Pre-main rituals: How Zephyr prepares Cortex-M CPUs

9 mins read

Pre-main source files are something you hardly ever have to worry about. More often than not, you’ll be using pre-existing files that you don’t need to modify or even understand deeply. They’re frequently copied from one project to another without change. It’s rare that you need to dive into their contents, but when you do they can reveal a lot about how your system actually works.

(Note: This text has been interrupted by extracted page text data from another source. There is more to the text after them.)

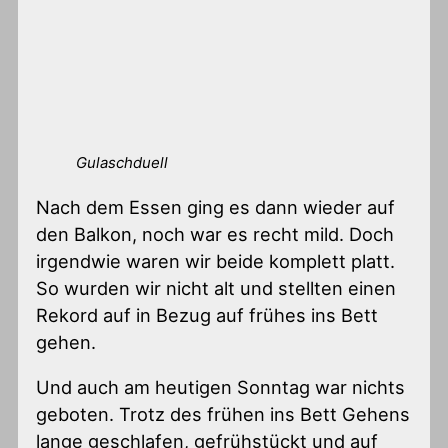
Gulaschduell
Nach dem Essen ging es dann wieder auf
den Balkon, noch war es recht mild. Doch
irgendwie waren wir beide komplett platt.
So wurden wir nicht alt und stellten einen
Rekord auf in Bezug auf frühes ins Bett
gehen.
Und auch am heutigen Sonntag war nichts
geboten. Trotz des frühen ins Bett Gehens
lange geschlafen, gefrühstückt und auf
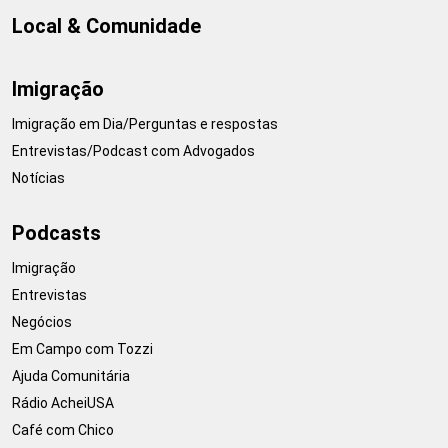
Local & Comunidade
Imigração
Imigração em Dia/Perguntas e respostas
Entrevistas/Podcast com Advogados
Notícias
Podcasts
Imigração
Entrevistas
Negócios
Em Campo com Tozzi
Ajuda Comunitária
Rádio AcheiUSA
Café com Chico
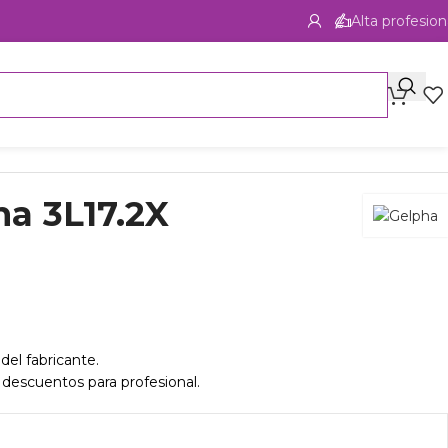
Alta profesion
a 3L17.2X
del fabricante.
 descuentos para profesional.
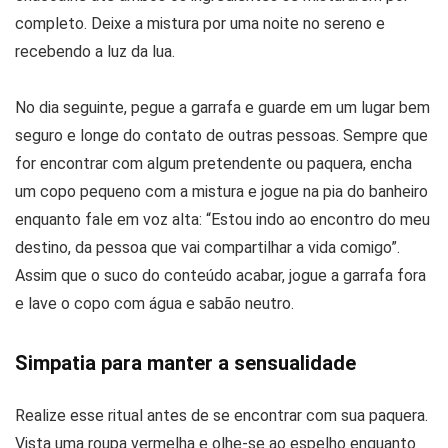
completo. Deixe a mistura por uma noite no sereno e
recebendo a luz da lua.
No dia seguinte, pegue a garrafa e guarde em um lugar bem
seguro e longe do contato de outras pessoas. Sempre que
for encontrar com algum pretendente ou paquera, encha
um copo pequeno com a mistura e jogue na pia do banheiro
enquanto fale em voz alta: “Estou indo ao encontro do meu
destino, da pessoa que vai compartilhar a vida comigo”.
Assim que o suco do conteúdo acabar, jogue a garrafa fora
e lave o copo com água e sabão neutro.
Simpatia para manter a sensualidade
Realize esse ritual antes de se encontrar com sua paquera.
Vista uma roupa vermelha e olhe-se ao espelho enquanto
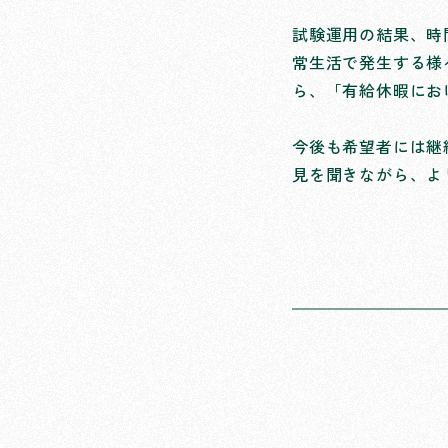
試験運用の結果、時
常生活で発生する様
ら、「有給休暇にお
今後も希望者には継
見を聞きながら、よ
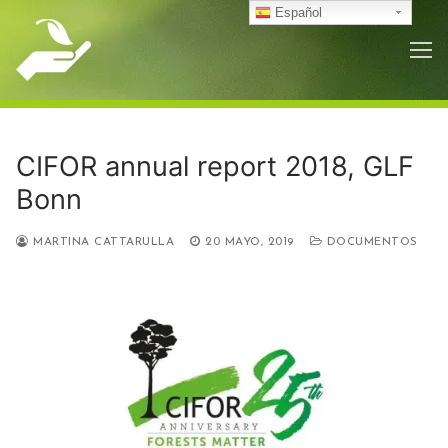
Ir
Español
al
contenido
CIFOR annual report 2018, GLF
Bonn
MARTINA CATTARULLA
20 MAYO, 2019
DOCUMENTOS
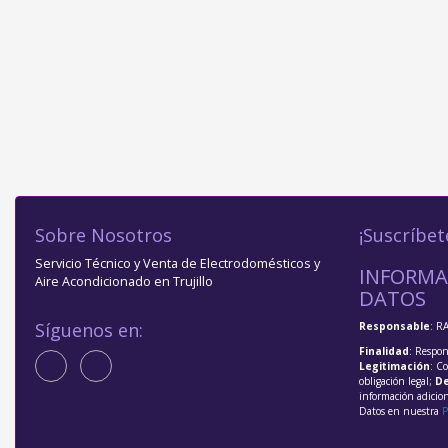
Sobre Nosotros
¡Suscríbet
Servicio Técnico y Venta de Electrodomésticos y
INFORMA
Aire Acondicionado en Trujillo
DATOS
Síguenos en:
Responsable
: R
Finalidad
: Respon
Legitimación
: C
obligación legal;
De
información adicio
Datos en nuestra
P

In this post, we’ll cover Zephyr Project’s startup process on ARM Cortex-M CPUs, focusing on its early assembly code and vector table.

Setup

We’ll use the Arduino Nano 33 BLE board. The Zephyr source code referenced here is based on commit 55db18, from Monday, June 23rd. This post assumes some familiarity with embedded systems, and assembly programming.

First stop: the bootloader

Although it’s not at the heart of this post, it’s worth saying a few things about the bootloader. The Nano 33 comes with a BOSSA-compatible bootloader. BOSSA (Basic Open Source SAM-BA Application) is a flash programming utility initially developed for Atmel’s SAM family. It was forked and adapted by Arduino to support nRF52840 + USB CDC. In practice, the bootloader enables flashing a new application through USB CDC (Communications Device Class) by double-tapping the onboard button, and then calling bossac with the binary to upload.

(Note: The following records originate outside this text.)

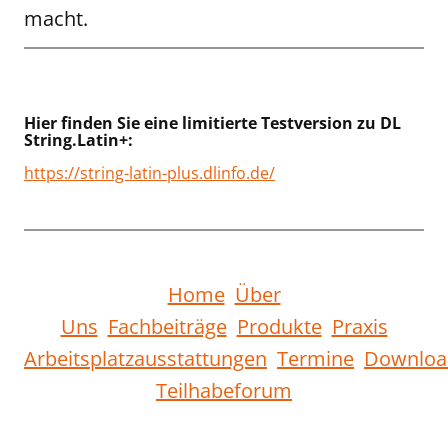
macht.
Hier finden Sie eine limitierte Testversion zu DL
String.Latin+:
https://string-latin-plus.dlinfo.de/
Home
Über
Uns
Fachbeiträge
Produkte
Praxis
Arbeitsplatzausstattungen
Termine
Downloa
Teilhabeforum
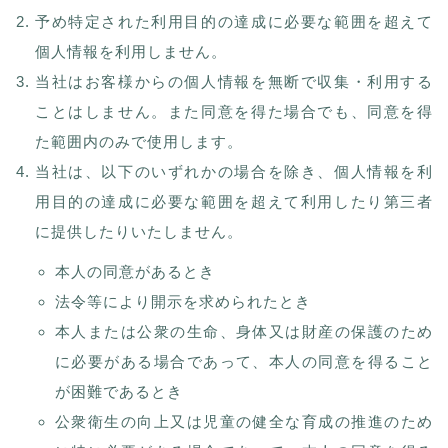
予め特定された利用目的の達成に必要な範囲を超えて
個人情報を利用しません。
当社はお客様からの個人情報を無断で収集・利用する
ことはしません。また同意を得た場合でも、同意を得
た範囲内のみで使用します。
当社は、以下のいずれかの場合を除き、個人情報を利
用目的の達成に必要な範囲を超えて利用したり第三者
に提供したりいたしません。
本人の同意があるとき
法令等により開示を求められたとき
本人または公衆の生命、身体又は財産の保護のため
に必要がある場合であって、本人の同意を得ること
が困難であるとき
公衆衛生の向上又は児童の健全な育成の推進のため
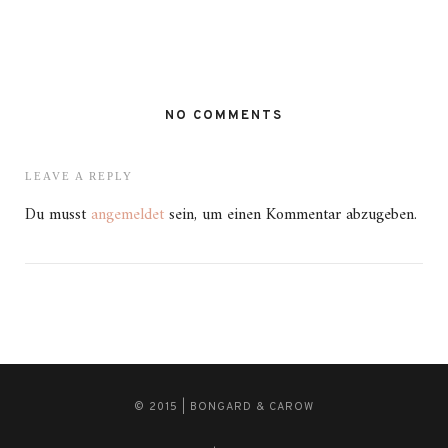
NO COMMENTS
LEAVE A REPLY
Du musst
angemeldet
sein, um einen Kommentar abzugeben.
© 2015 | BONGARD & CAROW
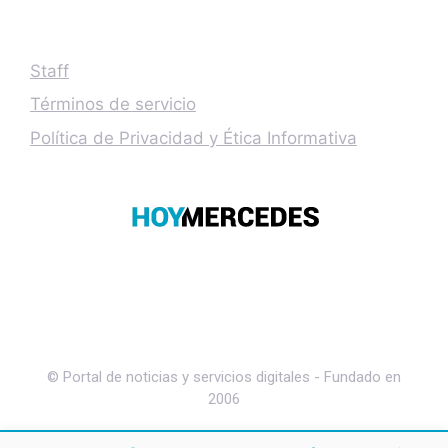
Staff
Términos de servicio
Política de Privacidad y Ética Informativa
© Portal de noticias y servicios digitales - Fundado en
2006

On the Zephyr side, we can clearly see two config variables defined in our board’s default configuration file boards/arduino/nano_33_ble/arduino_nano_33_ble_defconfig:

CONFIG_BOOTLOADER_BOSSA=y
CONFIG_BOOTLOADER_BOSSA_LEGACY=y

They are mainly used in the Python runner scripts called by west (Zephyr’s meta-build tool, see my dedicated article.)

For this particular board, the bootloader is instrumental in uploading a new firmware to the board. But we’re more interested in user code and the process that leads into executing it.

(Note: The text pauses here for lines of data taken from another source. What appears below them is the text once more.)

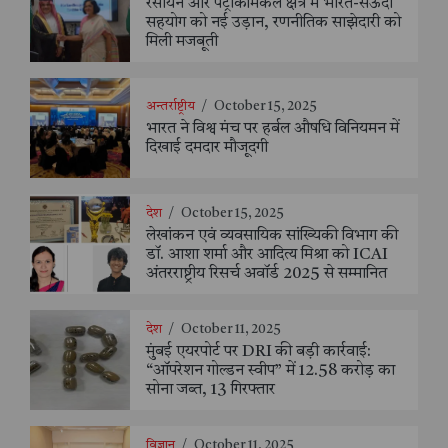
रसायन और पेट्रोकेमिकल क्षेत्र में भारत-सऊदी
सहयोग को नई उड़ान, रणनीतिक साझेदारी को
मिली मजबूती
अन्तर्राष्ट्रीय
/
October 15, 2025
भारत ने विश्व मंच पर हर्बल औषधि विनियमन में
दिखाई दमदार मौजूदगी
देश
/
October 15, 2025
लेखांकन एवं व्यवसायिक सांख्यिकी विभाग की
डॉ. आशा शर्मा और आदित्य मिश्रा को ICAI
अंतरराष्ट्रीय रिसर्च अवॉर्ड 2025 से सम्मानित
देश
/
October 11, 2025
मुंबई एयरपोर्ट पर DRI की बड़ी कार्रवाई:
“ऑपरेशन गोल्डन स्वीप” में 12.58 करोड़ का
सोना जब्त, 13 गिरफ्तार
विज्ञान
/
October 11, 2025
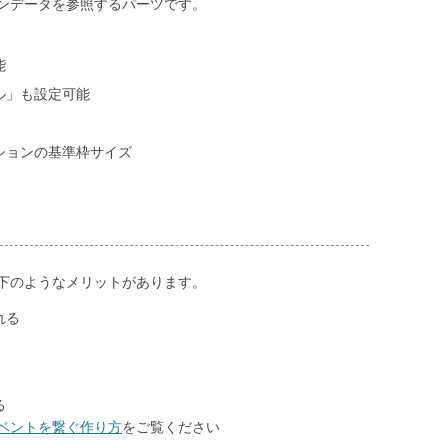
ンデータを参照するパーツです。
能
ル」も設定可能
ションの基準枠サイズ
下のようなメリットがあります。
れる
る
ベントを繋ぐ作り方
をご覧ください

In the beginning was the reset handler

Whenever an ARM Cortex-M CPU gets powered on, it automatically executes the reset handler function, which is located at the very top of the vector table, a table of pointers (function addresses) starting at a known location in memory, typically 0x0, unless overriden by VTOR (Vector Table Offset Register.)

Since we now deal directly with the CPU (in this case, ARM Cortex M4F), we’ll be looking for source code under arch/arm/core/cortex_m.

vector_table.S is a relatively small assembly file that can be broken down into the following:

SECTION_SUBSEC_FUNC(exc_vector_table,_vector_table_section,_vector_table)

Like every big project, Zephyr makes extensive use of macros. In particular, the one above expands into placing the data that follow inside the .vector_table section, so the CPU can find it at boot.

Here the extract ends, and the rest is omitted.